Numéro CAL-2019-00548 du rôle Composition : Odette PAULY, président de chambre, Rita BIEL, premier conseiller, Yannick DIDLINGER, conseiller, Amra ADROVIC, greffier assumé.
E n t r e :
A., demeurant à L -(…),
appelante aux termes d’un exploit de l’huissier de justice Gilles HOFFMANN de Luxembourg du 29 avril 2019,
comparant par Maître Anne-Sophie GREDEN, avocat à la Cour, demeurant à Luxembourg,
e t :
B, demeurant à L -(…),
intimé aux fins du prédit exploit HOFFMANN,
comparant par Maître Nicky STOFFEL, avocat à la Cour, demeurant à Luxembourg. ——————————-
L A C O U R D ' A P P E L :
Par jugement civil contradictoire du 6 mars 2019, le tribunal d’arrondissement de Luxembourg, vidant le jugement du 18 avril 2018, a reçu les demandes principale et reconventionnelle de B. et de A., dit la demande principale fondée, déclaré rescindé pour cause de lésion de plus du quart dans le chef de B. le partage intervenu par acte notarié du 21 décembre 2015, ordonné la transcription dudit jugement au bureau de la conservation des hypothèques, débouté A. de sa demande reconventionnelle, débouté les parties de leurs demandes respectives en allocation d’une indemnité de procédure sur base de l’article 240 du Nouveau Code de procédure civile et condamné A. aux frais et dépens de l’instance.
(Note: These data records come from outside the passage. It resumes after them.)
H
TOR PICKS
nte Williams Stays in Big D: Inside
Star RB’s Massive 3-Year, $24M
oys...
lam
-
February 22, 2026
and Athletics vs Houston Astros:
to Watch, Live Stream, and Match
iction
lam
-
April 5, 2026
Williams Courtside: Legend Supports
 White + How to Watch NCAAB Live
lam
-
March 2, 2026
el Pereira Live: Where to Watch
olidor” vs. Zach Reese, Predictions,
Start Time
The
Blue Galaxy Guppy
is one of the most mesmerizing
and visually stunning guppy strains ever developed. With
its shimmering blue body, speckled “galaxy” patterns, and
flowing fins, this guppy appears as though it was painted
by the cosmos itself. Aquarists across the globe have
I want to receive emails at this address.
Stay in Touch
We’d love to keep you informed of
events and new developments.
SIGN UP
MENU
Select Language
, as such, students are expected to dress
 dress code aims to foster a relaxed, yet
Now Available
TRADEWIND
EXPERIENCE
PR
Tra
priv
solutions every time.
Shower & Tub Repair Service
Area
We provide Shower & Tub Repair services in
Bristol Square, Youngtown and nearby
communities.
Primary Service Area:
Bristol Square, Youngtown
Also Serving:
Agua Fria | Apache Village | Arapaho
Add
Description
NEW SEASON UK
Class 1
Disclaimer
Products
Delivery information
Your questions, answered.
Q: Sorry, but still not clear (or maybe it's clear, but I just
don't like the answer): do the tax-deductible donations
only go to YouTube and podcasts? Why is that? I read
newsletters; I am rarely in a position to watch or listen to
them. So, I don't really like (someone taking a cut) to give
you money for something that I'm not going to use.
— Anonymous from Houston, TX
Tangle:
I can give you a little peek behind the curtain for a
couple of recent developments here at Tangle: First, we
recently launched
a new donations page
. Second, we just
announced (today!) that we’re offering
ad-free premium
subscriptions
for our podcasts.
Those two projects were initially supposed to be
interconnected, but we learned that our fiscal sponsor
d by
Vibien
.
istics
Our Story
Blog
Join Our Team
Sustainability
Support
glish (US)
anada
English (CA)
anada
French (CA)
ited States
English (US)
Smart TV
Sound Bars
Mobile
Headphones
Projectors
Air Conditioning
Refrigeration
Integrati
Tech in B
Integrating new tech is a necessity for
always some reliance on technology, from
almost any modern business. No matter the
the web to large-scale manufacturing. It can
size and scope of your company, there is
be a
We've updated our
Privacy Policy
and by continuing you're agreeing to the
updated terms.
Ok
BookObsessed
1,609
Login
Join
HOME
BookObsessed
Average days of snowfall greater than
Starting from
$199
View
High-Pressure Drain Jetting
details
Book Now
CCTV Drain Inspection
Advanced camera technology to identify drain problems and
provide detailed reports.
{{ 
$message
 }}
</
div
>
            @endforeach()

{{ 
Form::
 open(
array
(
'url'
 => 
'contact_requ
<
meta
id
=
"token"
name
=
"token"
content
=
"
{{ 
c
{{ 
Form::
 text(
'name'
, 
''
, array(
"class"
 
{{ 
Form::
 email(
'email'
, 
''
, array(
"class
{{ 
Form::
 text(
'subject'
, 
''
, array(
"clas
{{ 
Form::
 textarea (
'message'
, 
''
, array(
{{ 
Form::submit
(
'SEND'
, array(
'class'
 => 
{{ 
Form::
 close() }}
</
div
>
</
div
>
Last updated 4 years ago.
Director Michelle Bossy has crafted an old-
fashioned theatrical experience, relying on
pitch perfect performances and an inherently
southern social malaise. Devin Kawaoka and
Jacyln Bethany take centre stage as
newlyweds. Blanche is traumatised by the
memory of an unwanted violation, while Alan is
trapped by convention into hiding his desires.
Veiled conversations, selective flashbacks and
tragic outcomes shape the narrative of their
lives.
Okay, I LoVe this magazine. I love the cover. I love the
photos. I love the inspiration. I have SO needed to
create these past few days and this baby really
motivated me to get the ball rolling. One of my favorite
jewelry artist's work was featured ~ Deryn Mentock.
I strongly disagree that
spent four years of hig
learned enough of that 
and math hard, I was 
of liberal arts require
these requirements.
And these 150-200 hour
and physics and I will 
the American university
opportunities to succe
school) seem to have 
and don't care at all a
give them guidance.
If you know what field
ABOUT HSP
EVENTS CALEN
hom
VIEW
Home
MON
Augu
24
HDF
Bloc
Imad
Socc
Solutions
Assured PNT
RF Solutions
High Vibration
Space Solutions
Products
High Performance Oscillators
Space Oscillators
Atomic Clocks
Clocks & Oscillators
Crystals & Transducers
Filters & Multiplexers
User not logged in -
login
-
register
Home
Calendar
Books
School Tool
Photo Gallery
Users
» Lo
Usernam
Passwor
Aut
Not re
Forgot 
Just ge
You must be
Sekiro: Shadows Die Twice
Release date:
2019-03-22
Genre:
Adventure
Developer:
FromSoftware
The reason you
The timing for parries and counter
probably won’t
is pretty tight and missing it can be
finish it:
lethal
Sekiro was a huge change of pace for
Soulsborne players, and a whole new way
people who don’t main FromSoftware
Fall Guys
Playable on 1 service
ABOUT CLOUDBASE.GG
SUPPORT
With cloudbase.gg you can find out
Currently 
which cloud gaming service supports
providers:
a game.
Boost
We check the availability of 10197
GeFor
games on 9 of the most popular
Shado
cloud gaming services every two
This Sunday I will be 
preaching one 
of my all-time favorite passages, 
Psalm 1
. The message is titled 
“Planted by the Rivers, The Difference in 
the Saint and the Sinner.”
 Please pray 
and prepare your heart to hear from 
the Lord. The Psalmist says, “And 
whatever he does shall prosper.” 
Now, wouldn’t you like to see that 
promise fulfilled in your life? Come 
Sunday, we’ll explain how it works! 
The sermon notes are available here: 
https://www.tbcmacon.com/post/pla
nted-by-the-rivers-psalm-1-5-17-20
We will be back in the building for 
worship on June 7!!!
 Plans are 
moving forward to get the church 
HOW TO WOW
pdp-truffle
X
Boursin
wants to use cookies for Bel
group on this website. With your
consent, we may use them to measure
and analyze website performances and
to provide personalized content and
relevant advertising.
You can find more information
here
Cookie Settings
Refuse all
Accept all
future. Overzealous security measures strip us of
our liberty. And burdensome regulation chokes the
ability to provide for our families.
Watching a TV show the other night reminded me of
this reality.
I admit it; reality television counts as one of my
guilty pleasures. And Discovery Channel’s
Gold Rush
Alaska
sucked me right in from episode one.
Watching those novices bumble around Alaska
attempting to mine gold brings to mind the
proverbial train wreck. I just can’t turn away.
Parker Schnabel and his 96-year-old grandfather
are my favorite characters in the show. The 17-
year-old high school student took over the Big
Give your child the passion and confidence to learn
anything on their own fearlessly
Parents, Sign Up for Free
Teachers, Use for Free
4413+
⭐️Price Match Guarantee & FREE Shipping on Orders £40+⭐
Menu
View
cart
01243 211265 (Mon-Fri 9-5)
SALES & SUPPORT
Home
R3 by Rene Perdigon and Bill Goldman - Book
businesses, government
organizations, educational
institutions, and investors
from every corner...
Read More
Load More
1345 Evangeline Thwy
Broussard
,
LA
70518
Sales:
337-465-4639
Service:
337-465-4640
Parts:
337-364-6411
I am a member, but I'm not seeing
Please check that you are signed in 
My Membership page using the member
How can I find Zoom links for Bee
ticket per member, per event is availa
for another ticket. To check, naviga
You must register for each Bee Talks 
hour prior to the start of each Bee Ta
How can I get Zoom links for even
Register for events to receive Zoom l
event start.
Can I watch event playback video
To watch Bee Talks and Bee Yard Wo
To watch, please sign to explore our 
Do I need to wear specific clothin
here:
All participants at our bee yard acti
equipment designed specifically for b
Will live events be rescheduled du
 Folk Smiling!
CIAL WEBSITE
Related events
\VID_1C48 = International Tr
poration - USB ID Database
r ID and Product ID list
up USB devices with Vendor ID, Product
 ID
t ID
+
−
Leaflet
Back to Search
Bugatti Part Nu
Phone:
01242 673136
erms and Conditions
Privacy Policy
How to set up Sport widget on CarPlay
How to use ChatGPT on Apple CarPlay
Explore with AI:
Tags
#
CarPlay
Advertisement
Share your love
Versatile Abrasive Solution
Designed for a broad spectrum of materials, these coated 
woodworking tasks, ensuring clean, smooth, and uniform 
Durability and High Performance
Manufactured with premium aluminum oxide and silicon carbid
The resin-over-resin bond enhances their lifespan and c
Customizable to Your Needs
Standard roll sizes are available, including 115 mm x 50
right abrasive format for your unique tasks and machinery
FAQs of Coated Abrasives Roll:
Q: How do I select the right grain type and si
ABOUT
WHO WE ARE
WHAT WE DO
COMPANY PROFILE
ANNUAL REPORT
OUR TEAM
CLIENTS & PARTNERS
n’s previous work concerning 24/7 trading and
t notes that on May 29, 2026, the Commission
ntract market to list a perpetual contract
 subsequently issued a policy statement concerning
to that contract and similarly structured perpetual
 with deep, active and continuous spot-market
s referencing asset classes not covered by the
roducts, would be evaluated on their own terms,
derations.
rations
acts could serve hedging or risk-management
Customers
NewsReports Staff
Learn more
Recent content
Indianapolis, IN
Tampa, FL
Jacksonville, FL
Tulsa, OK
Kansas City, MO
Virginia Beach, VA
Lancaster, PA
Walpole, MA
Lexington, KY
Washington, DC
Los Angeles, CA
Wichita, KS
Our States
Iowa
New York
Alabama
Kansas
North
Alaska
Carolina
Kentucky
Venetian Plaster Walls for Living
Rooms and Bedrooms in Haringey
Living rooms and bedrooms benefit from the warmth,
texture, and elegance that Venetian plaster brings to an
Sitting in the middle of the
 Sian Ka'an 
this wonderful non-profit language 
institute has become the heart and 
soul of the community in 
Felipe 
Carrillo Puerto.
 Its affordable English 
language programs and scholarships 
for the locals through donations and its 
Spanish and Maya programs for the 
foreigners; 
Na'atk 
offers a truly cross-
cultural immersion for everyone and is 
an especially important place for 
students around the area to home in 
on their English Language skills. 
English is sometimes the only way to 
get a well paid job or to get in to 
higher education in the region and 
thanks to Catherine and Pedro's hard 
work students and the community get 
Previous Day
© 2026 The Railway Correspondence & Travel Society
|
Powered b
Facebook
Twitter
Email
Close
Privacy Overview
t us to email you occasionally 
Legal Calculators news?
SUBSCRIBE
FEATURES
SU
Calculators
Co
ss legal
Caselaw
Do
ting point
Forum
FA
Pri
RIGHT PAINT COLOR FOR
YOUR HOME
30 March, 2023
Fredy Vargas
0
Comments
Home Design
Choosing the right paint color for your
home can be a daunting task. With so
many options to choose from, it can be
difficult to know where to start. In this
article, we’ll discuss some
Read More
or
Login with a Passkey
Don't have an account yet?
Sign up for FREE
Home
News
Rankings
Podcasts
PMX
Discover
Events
Par exploit d’huissier de justice du 29 avril 2019, A. a régulièrement relevé appel de ce jugement lui signifié le 20 mars 2019. L’appelante demande la réformation du jugement entrepris en ce qu’il a retenu la lésion du partage- liquidation du 21 décembre 2015 de plus d’un quart « en faveur » de B., de débouter la partie intimée de l’ensemble de ses demandes et de constater que B. n’a pas été lésé suite à la signature de l’acte de partage. La partie appelante demande la condamnation de la partie intimée à tous les frais et dépens des deux instances et à une indemnité de procédure de 2.500 euros.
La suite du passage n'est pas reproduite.